# New Xtracycle Flightdeck and Yepp Maxi



## phsycle (Apr 14, 2011)

Ok, so I was looking on the Xtracycle blog and the new 2014 Flightdecks negates the need for the Yepp seat adapter. They have a pre-cut mounting points for the Yepp Maxi's.

My question is, I happen to have a 2013. Now, I am not in any way interested in causing harm to my kids. But from the looks of it, it's just a square hole cut out. If that's all it is, I have the equipment to cut out a square hole. Does anyone have a 2014 Flightdeck that they can post pictures of? Especially the underside? I would like to compare the two. If you can post the dimensions of the hole, that would be great as well.

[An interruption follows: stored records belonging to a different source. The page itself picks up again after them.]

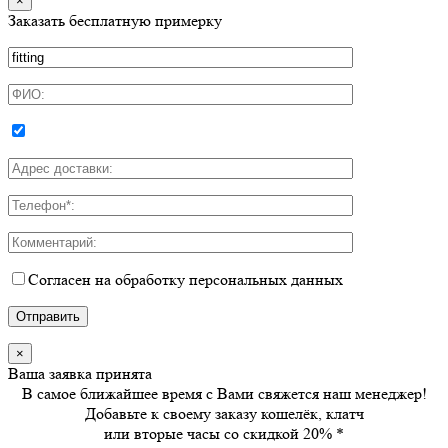
×
Заказать бесплатную примерку
Согласен на обработку персональных данных
×
Ваша заявка принята
В самое ближайшее время с Вами свяжется наш менеджер!
Добавьте к своему заказу кошелёк, клатч
или вторые часы
со скидкой 20%
*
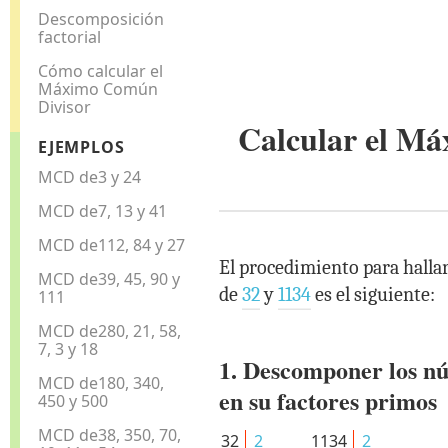
Descomposición
factorial
Cómo calcular el
Máximo Común
Divisor
Calcular el M
EJEMPLOS
MCD de3 y 24
MCD de7, 13 y 41
MCD de112, 84 y 27
El procedimiento para halla
MCD de39, 45, 90 y
de
32
y
1134
es el siguiente:
111
MCD de280, 21, 58,
7, 3 y 18
1. Descomponer los n
MCD de180, 340,
en su factores primos
450 y 500
MCD de38, 350, 70,
32
2
1134
2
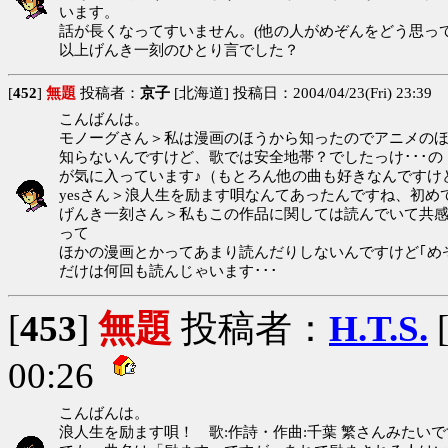
います。
話が長くなってすいません。(他の人がめぞんをどう思って
以上げんき一刻のひとり言でした？
[
452
]
無題
投稿者：
京子
[北海道] 投稿日：2004/04/23(Fri) 23:39
こんばんは。
モノーグさん＞私は漫画のほうから知ったのでアニメの
知らないんですけど、歌では安全地帯？でしたっけ･･･の
が気に入っています♪（もとろん他の曲も好きなんですけ
yesさん＞浪人生を励ます唄なんてあったんですね、初
げんき一刻さん＞私もこの作品に関しては読んでいて共
って
ほかの漫画とかってあまり読んだりしないんですけど｢め
だけは何回も読んじゃいます･･･
[
453
]
無題
投稿者：
H.T.S.
00:26
こんばんは。
浪人生を励ます唄！ 歌:作詩・作曲:千葉 繁さんみたい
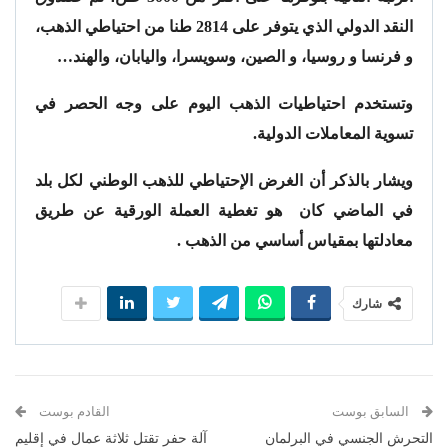
النقد الدولي الذي يتوفر على 2814 طنا من احتياطي الذهب،
و فرنسا و روسيا، و الصين، وسويسرا، واليابان، والهند…
وتستخدم احتياطيات الذهب اليوم على وجه الحصر في
تسوية المعاملات الدولية.
ويشار بالذكر أن الغرض الإحتياطي للذهب الوطني لكل بلد
في الماضي كان هو تغطية العملة الورقية عن طريق
معادلتها بمقياس أساسي من الذهب .
شارك
السابق بوست
القادم بوست
التحرش الجنسي في البرلمان
آلة حفر تقتل ثلاثة عمال في إقليم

I am getting ready to pull the trigger, and will either get a Yepp seat and retrofit, or buy the new Flightdeck as well. I like the idea of the seat sitting lower than with that adapter piece.

Here is the blog:
Blog - FlightDeck Two | Xtracycle, Inc.

Yepp Maxi on Amazon:
Amazon.com: Yepp Maxi Easyfit, Silver: Sports & Outdoors


----------



## evandy (Oct 3, 2012)

Tagging for subscription...

I had a welder friend of mine help modify a Tubus Cargo rack with an EasyFit window; it works just fine. I think that the FlightDeck hole might be a little more complicated, though... the fore and aft lips need to be about 10mm thick to fit into the grooves on the Yepp. If you have a router and can thin out the material at the front and back of the hole, I suspect you could manage something...

Personally, I like the handles on the rear of my current deck. If the new one came solid at the front (for sitting), and with the handle at the back, that would be perfect. I still need to get around to making a padded seat for the front position on my rack.


----------



## phsycle (Apr 14, 2011)

I wonder why they did away with the handles. I use mine all the time. 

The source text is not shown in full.